#### THE TASK:
What you return should match the data below exactly, with no pictures in it.
:: DATA SHOWN
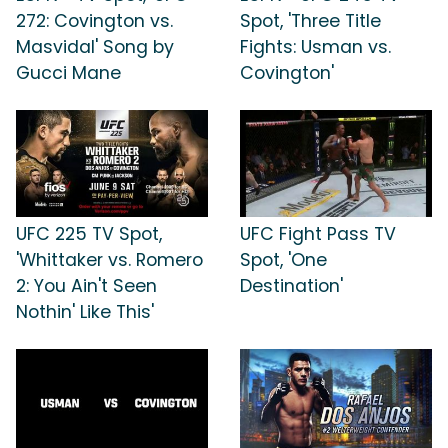
272: Covington vs.
Spot, 'Three Title
Masvidal' Song by
Fights: Usman vs.
Gucci Mane
Covington'
UFC 225 TV Spot,
UFC Fight Pass TV
'Whittaker vs. Romero
Spot, 'One
2: You Ain't Seen
Destination'
Nothin' Like This'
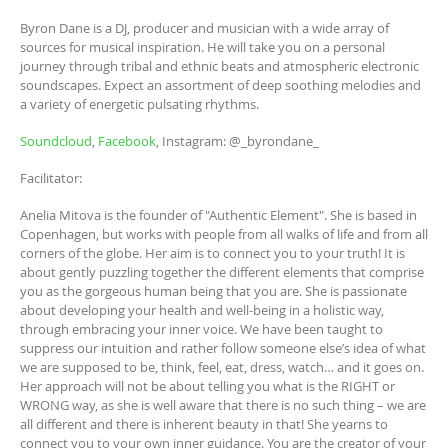
Byron Dane is a DJ, producer and musician with a wide array of
sources for musical inspiration. He will take you on a personal
journey through tribal and ethnic beats and atmospheric electronic
soundscapes. Expect an assortment of deep soothing melodies and
a variety of energetic pulsating rhythms.
Soundcloud
,
Facebook
, Instagram: @_byrondane_
Facilitator:
Anelia Mitova is the founder of "Authentic Element". She is based in
Copenhagen, but works with people from all walks of life and from all
corners of the globe. Her aim is to connect you to your truth! It is
about gently puzzling together the different elements that comprise
you as the gorgeous human being that you are. She is passionate
about developing your health and well-being in a holistic way,
through embracing your inner voice. We have been taught to
suppress our intuition and rather follow someone else’s idea of what
we are supposed to be, think, feel, eat, dress, watch… and it goes on.
Her approach will not be about telling you what is the RIGHT or
WRONG way, as she is well aware that there is no such thing – we are
all different and there is inherent beauty in that! She yearns to
connect you to your own inner guidance. You are the creator of your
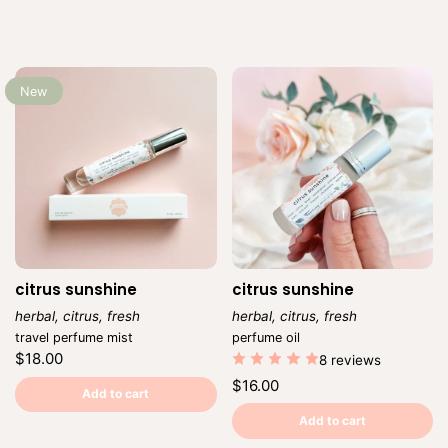
New
citrus sunshine
citrus sunshine
herbal, citrus, fresh
herbal, citrus, fresh
Vendor:
Vendor:
travel perfume mist
perfume oil
Regular
$18.00
8 reviews
price
Unit
/
Regular
$16.00
price
per
Add to cart
price
Unit
/
price
per
Add to cart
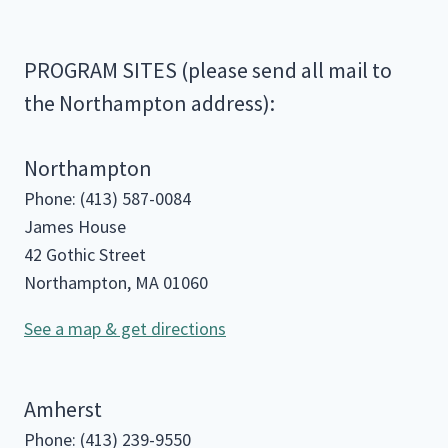
PROGRAM SITES (please send all mail to
the Northampton address):
Northampton
Phone: (413) 587-0084
James House
42 Gothic Street
Northampton, MA 01060
See a map & get directions
Amherst
Phone: (413) 239-9550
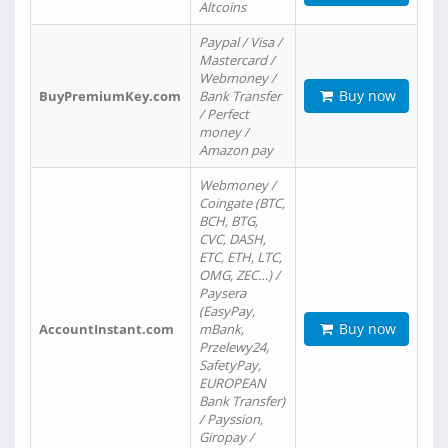
Altcoins
Paypal / Visa /
Mastercard /
Webmoney /
Buy now
BuyPremiumKey.com
Bank Transfer
/ Perfect
money /
Amazon pay
Webmoney /
Coingate (BTC,
BCH, BTG,
CVC, DASH,
ETC, ETH, LTC,
OMG, ZEC…) /
Paysera
(EasyPay,
Buy now
AccountInstant.com
mBank,
Przelewy24,
SafetyPay,
EUROPEAN
Bank Transfer)
/ Payssion,
Giropay /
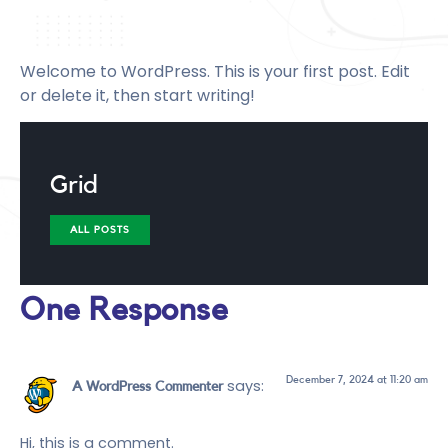
Welcome to WordPress. This is your first post. Edit
or delete it, then start writing!
Grid
ALL POSTS
One Response
December 7, 2024 at 11:20 am
says:
A WordPress Commenter
Hi, this is a comment.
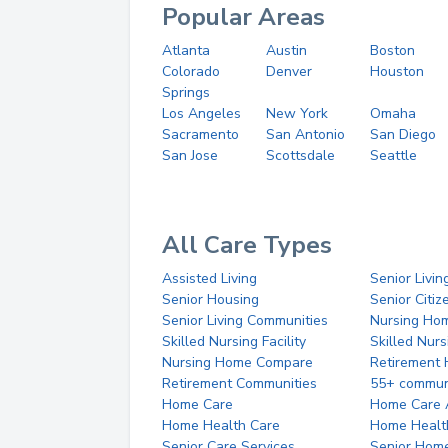
Popular Areas
Atlanta
Austin
Boston
Colorado
Denver
Houston
Springs
Los Angeles
New York
Omaha
Sacramento
San Antonio
San Diego
San Jose
Scottsdale
Seattle
All Care Types
Assisted Living
Senior Livin
Senior Housing
Senior Citi
Senior Living Communities
Nursing Ho
Skilled Nursing Facility
Skilled Nur
Nursing Home Compare
Retirement
Retirement Communities
55+ commun
Home Care
Home Care 
Home Health Care
Home Healt
Senior Care Services
Senior Hom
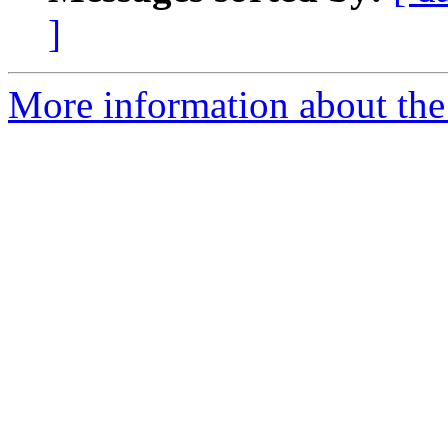
]
More information about the 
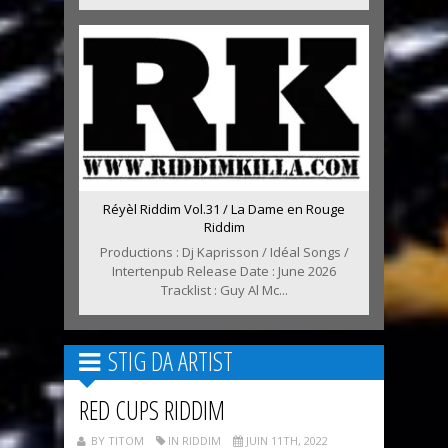
Réyèl Riddim Vol.31 / La Dame en Rouge
Riddim
Productions : Dj Kaprisson / Idéal Songs /
Intertenpub Release Date : June 2026
Tracklist : Guy Al Mc...
STIG DA ARTIST
RED CUPS RIDDIM
BY TITOM
IN RIDDIM
JUIN 11TH, 2022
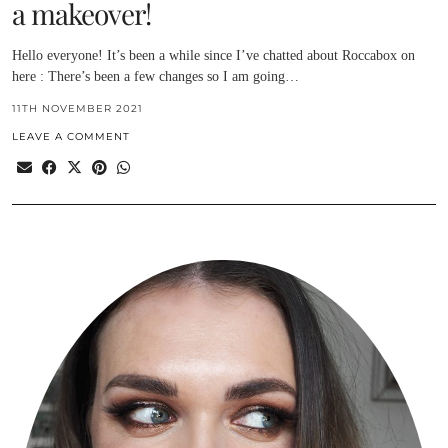
a makeover!
Hello everyone! It’s been a while since I’ve chatted about Roccabox on
here : There’s been a few changes so I am going…
11TH NOVEMBER 2021
LEAVE A COMMENT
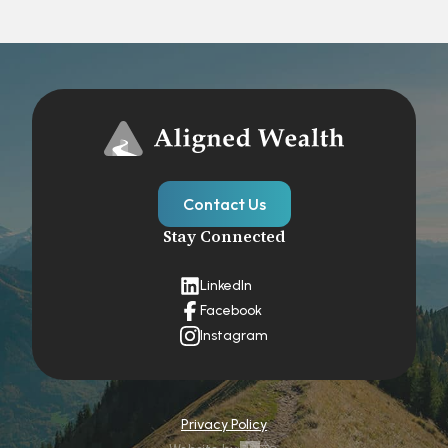
Contact Us
Stay Connected
LinkedIn
Facebook
Instagram
Privacy Policy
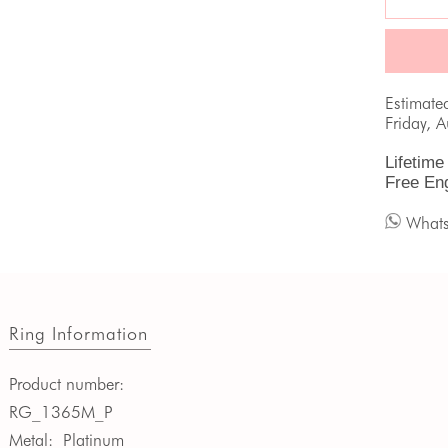
Estimate
Friday, 
Lifetime
Free En
What
Ring Information
Product number:
RG_1365M_P
Metal:
Platinum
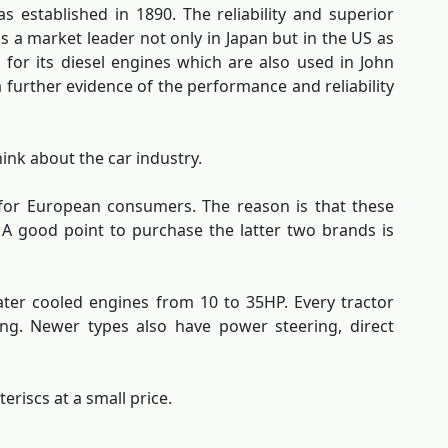
s established in 1890. The reliability and superior
is a market leader not only in Japan but in the US as
for its diesel engines which are also used in John
 further evidence of the performance and reliability
ink about the car industry.
 for European consumers. The reason is that these
 A good point to purchase the latter two brands is
ater cooled engines from 10 to 35HP. Every tractor
king. Newer types also have power steering, direct
eriscs at a small price.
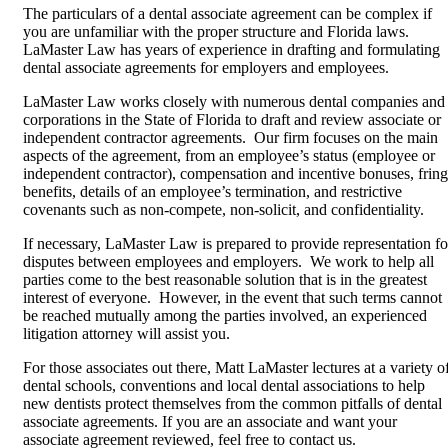
The particulars of a dental associate agreement can be complex if
you are unfamiliar with the proper structure and Florida laws.
LaMaster Law has years of experience in drafting and formulating
dental associate agreements for employers and employees.
LaMaster Law works closely with numerous dental companies and
corporations in the State of Florida to draft and review associate or
independent contractor agreements. Our firm focuses on the main
aspects of the agreement, from an employee’s status (employee or
independent contractor), compensation and incentive bonuses, frin
benefits, details of an employee’s termination, and restrictive
covenants such as non-compete, non-solicit, and confidentiality.
If necessary, LaMaster Law is prepared to provide representation fo
disputes between employees and employers. We work to help all
parties come to the best reasonable solution that is in the greatest
interest of everyone. However, in the event that such terms cannot
be reached mutually among the parties involved, an experienced
litigation attorney will assist you.
For those associates out there, Matt LaMaster lectures at a variety o
dental schools, conventions and local dental associations to help
new dentists protect themselves from the common pitfalls of dental
associate agreements. If you are an associate and want your
associate agreement reviewed, feel free to contact us.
::::
#### SOLUTION TO THE PROBLEM:
272: Covington vs.
Spot, 'Three Title
Masvidal' Song by
Fights: Usman vs.
Gucci Mane
Covington'
UFC 225 TV Spot,
UFC Fight Pass TV
'Whittaker vs. Romero
Spot, 'One
2: You Ain't Seen
Destination'
Nothin' Like This'
Byron Dane is a DJ, producer and musician with a wide array of
sources for musical inspiration. He will take you on a personal
journey through tribal and ethnic beats and atmospheric electronic
soundscapes. Expect an assortment of deep soothing melodies and
a variety of energetic pulsating rhythms.
Soundcloud
,
Facebook
, Instagram: @_byrondane_
Facilitator:
Anelia Mitova is the founder of "Authentic Element". She is based in
Copenhagen, but works with people from all walks of life and from all
corners of the globe. Her aim is to connect you to your truth! It is
about gently puzzling together the different elements that comprise
you as the gorgeous human being that you are. She is passionate
about developing your health and well-being in a holistic way,
through embracing your inner voice. We have been taught to
suppress our intuition and rather follow someone else’s idea of what
we are supposed to be, think, feel, eat, dress, watch… and it goes on.
Her approach will not be about telling you what is the RIGHT or
WRONG way, as she is well aware that there is no such thing – we are
all different and there is inherent beauty in that! She yearns to
connect you to your own inner guidance. You are the creator of your
New
citrus sunshine
citrus sunshine
herbal, citrus, fresh
herbal, citrus, fresh
Vendor:
Vendor:
travel perfume mist
perfume oil
Regular
$18.00
8 reviews
price
Unit
/
Regular
$16.00
price
per
Add to cart
price
Unit
/
price
per
Add to cart
PROGRAM SITES (please send all mail to
the Northampton address):
Northampton
Phone: (413) 587-0084
James House
42 Gothic Street
Northampton, MA 01060
See a map & get directions
Amherst
Phone: (413) 239-9550
Altcoins
Paypal / Visa /
Mastercard /
Webmoney /
Buy now
BuyPremiumKey.com
Bank Transfer
/ Perfect
money /
Amazon pay
Webmoney /
Coingate (BTC,
BCH, BTG,
CVC, DASH,
ETC, ETH, LTC,
OMG, ZEC…) /
Paysera
(EasyPay,
Buy now
AccountInstant.com
mBank,
Przelewy24,
SafetyPay,
EUROPEAN
Bank Transfer)
/ Payssion,
Giropay /
Welcome to WordPress. This is your first post. Edit
or delete it, then start writing!
Grid
ALL POSTS
One Response
December 7, 2024 at 11:20 am
says:
A WordPress Commenter
Hi, this is a comment.
Popular Areas
Atlanta
Austin
Boston
Colorado
Denver
Houston
Springs
Los Angeles
New York
Omaha
Sacramento
San Antonio
San Diego
San Jose
Scottsdale
Seattle
All Care Types
Assisted Living
Senior Livin
Senior Housing
Senior Citi
Senior Living Communities
Nursing Ho
Skilled Nursing Facility
Skilled Nur
Nursing Home Compare
Retirement
Retirement Communities
55+ commun
Home Care
Home Care 
Home Health Care
Home Healt
Senior Care Services
Senior Hom
]
More information about the 
Réyèl Riddim Vol.31 / La Dame en Rouge
Riddim
Productions : Dj Kaprisson / Idéal Songs /
Intertenpub Release Date : June 2026
Tracklist : Guy Al Mc...
STIG DA ARTIST
RED CUPS RIDDIM
BY TITOM
IN RIDDIM
JUIN 11TH, 2022
a makeover!
Hello everyone! It’s been a while since I’ve chatted about Roccabox on
here : There’s been a few changes so I am going…
11TH NOVEMBER 2021
LEAVE A COMMENT
Contact Us
Stay Connected
LinkedIn
Facebook
Instagram
Privacy Policy
Estimate
Friday, 
Lifetime
Free En
What
Ring Information
Product number:
RG_1365M_P
Metal:
Platinum
s established in 1890. The reliability and superior
is a market leader not only in Japan but in the US as
for its diesel engines which are also used in John
 further evidence of the performance and reliability
ink about the car industry.
 for European consumers. The reason is that these
 A good point to purchase the latter two brands is
ater cooled engines from 10 to 35HP. Every tractor
king. Newer types also have power steering, direct
eriscs at a small price.
The particulars of a dental associate agreement can be complex if
you are unfamiliar with the proper structure and Florida laws.
LaMaster Law has years of experience in drafting and formulating
dental associate agreements for employers and employees.
LaMaster Law works closely with numerous dental companies and
corporations in the State of Florida to draft and review associate or
independent contractor agreements. Our firm focuses on the main
aspects of the agreement, from an employee’s status (employee or
independent contractor), compensation and incentive bonuses, frin
benefits, details of an employee’s termination, and restrictive
covenants such as non-compete, non-solicit, and confidentiality.
If necessary, LaMaster Law is prepared to provide representation fo
disputes between employees and employers. We work to help all
parties come to the best reasonable solution that is in the greatest
interest of everyone. However, in the event that such terms cannot
be reached mutually among the parties involved, an experienced
litigation attorney will assist you.
For those associates out there, Matt LaMaster lectures at a variety o
dental schools, conventions and local dental associations to help
new dentists protect themselves from the common pitfalls of dental
associate agreements. If you are an associate and want your
associate agreement reviewed, feel free to contact us.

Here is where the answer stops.